TASK TO CARRY OUT: Instruction for the entries that follow: retype exactly the lines from the line with "of the most consistent performers on the PGA" to the line with "a way for him to play the requisite number of", both included, and omit all others.

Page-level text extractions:
▬▬▬▬▬▬

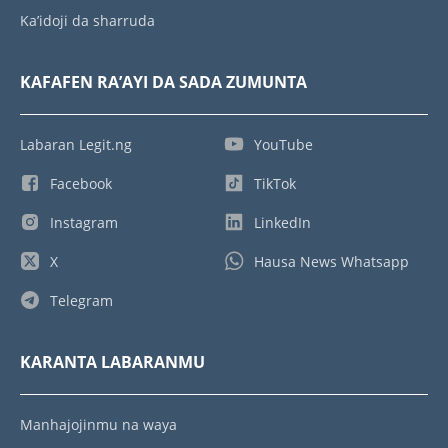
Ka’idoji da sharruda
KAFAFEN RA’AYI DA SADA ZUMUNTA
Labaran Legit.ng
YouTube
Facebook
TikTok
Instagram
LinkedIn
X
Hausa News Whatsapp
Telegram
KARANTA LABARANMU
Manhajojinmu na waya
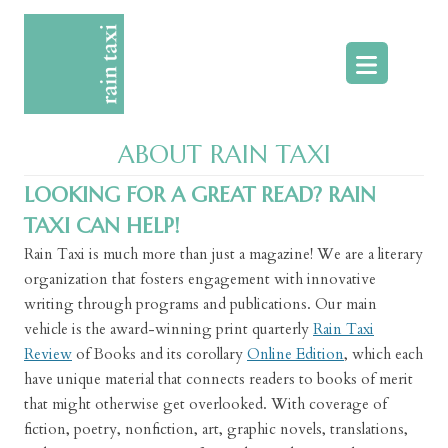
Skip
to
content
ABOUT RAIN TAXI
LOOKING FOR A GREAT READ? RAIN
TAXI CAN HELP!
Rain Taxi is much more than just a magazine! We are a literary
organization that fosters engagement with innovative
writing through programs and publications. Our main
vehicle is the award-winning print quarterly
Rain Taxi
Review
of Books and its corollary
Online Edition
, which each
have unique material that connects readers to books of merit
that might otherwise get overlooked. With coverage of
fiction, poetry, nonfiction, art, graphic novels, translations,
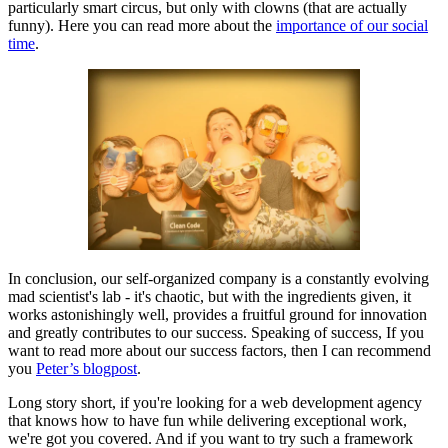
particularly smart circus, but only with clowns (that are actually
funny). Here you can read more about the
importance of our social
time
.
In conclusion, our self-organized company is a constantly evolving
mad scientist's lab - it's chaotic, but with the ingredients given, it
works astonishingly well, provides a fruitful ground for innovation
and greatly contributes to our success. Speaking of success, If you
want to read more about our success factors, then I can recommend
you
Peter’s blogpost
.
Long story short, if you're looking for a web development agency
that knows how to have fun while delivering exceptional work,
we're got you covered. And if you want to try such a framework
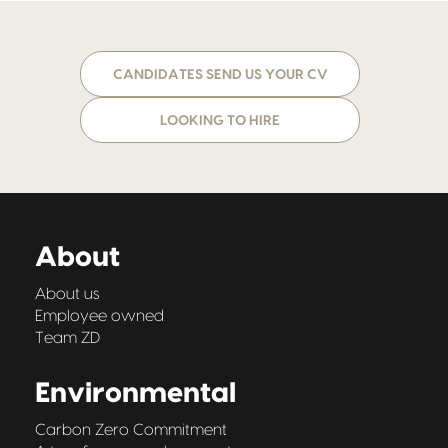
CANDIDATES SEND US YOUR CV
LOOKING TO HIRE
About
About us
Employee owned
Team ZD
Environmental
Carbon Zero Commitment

▬▬▬▬▬▬

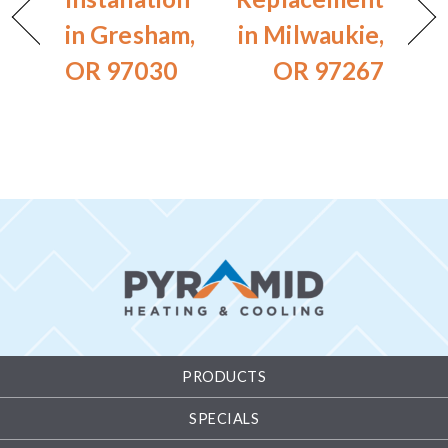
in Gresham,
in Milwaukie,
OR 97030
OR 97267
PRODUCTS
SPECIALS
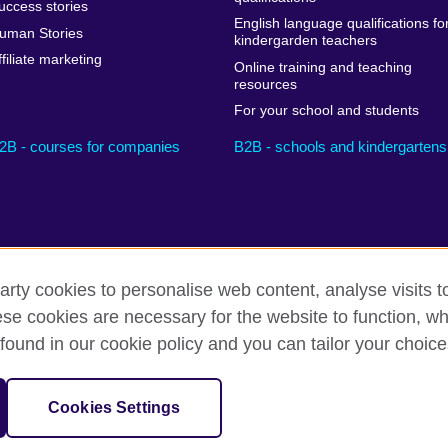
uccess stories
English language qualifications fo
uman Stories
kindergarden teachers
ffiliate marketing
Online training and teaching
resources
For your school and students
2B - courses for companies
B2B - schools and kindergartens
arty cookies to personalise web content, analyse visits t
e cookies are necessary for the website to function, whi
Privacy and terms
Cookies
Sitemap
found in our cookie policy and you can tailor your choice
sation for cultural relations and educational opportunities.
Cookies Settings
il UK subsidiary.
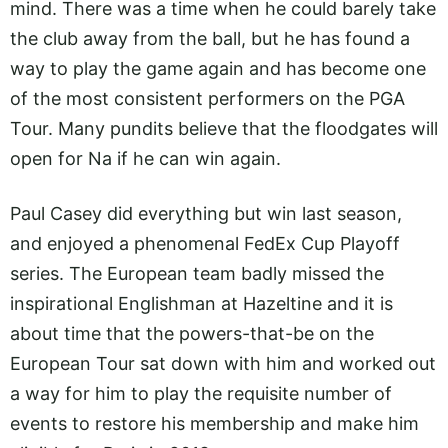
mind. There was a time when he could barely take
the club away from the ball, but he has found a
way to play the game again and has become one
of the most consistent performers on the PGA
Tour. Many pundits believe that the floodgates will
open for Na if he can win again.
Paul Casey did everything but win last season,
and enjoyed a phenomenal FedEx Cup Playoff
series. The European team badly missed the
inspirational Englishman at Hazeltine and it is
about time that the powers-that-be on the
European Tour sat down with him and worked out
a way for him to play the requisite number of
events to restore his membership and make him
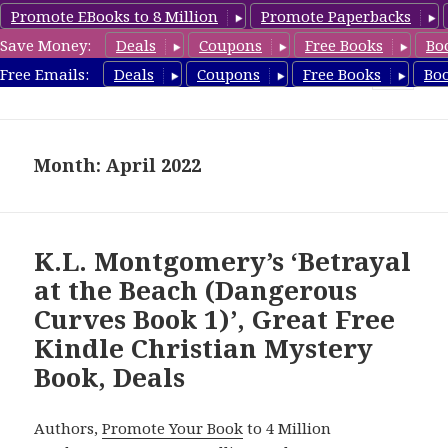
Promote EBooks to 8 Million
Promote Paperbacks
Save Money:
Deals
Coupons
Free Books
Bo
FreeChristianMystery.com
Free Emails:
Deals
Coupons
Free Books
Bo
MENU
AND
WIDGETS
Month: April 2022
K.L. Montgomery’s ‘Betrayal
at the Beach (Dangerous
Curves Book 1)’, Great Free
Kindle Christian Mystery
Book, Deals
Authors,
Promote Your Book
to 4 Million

▬▬▬▬▬▬

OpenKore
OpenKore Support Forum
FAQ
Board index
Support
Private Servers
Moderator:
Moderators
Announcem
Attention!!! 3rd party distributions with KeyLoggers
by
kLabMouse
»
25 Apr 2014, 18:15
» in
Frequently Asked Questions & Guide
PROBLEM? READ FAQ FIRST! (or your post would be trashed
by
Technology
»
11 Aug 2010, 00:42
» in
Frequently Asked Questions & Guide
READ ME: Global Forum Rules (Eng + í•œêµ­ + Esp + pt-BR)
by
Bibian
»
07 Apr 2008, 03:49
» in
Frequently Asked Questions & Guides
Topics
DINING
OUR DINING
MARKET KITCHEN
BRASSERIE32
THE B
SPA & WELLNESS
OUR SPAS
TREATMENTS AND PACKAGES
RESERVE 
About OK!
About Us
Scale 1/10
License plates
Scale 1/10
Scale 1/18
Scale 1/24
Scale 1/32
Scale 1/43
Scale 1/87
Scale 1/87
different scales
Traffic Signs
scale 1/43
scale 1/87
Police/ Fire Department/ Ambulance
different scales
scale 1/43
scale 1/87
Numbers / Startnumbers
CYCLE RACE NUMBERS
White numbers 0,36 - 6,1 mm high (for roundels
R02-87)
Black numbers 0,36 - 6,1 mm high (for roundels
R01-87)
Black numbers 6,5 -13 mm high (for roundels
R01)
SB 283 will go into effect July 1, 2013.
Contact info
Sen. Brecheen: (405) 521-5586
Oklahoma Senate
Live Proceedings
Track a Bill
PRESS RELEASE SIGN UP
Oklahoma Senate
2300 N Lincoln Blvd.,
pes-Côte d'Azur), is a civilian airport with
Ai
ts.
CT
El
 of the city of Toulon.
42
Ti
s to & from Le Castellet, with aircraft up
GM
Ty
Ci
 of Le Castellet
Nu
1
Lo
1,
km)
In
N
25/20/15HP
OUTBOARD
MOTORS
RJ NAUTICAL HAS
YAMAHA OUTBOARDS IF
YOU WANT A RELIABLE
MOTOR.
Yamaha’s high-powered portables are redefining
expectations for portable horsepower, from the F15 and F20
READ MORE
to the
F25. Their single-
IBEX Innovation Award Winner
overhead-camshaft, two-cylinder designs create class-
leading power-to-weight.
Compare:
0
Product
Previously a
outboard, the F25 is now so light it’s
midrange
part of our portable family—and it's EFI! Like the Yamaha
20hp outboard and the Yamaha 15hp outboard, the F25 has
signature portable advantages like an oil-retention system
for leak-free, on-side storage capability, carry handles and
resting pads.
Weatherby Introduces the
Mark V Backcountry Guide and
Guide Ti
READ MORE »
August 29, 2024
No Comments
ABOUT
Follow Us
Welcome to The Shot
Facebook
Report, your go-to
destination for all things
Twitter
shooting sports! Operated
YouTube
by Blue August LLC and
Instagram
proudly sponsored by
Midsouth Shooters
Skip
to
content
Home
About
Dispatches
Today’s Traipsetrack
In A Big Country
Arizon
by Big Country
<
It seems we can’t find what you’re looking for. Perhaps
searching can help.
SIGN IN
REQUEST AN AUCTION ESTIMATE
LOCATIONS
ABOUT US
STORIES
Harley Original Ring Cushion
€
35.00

▬▬▬▬▬▬

YOUR RESPONSE:
of the most consistent performers on the PGA
Tour. Many pundits believe that the floodgates will
open for Na if he can win again.
Paul Casey did everything but win last season,
and enjoyed a phenomenal FedEx Cup Playoff
series. The European team badly missed the
inspirational Englishman at Hazeltine and it is
about time that the powers-that-be on the
European Tour sat down with him and worked out
a way for him to play the requisite number of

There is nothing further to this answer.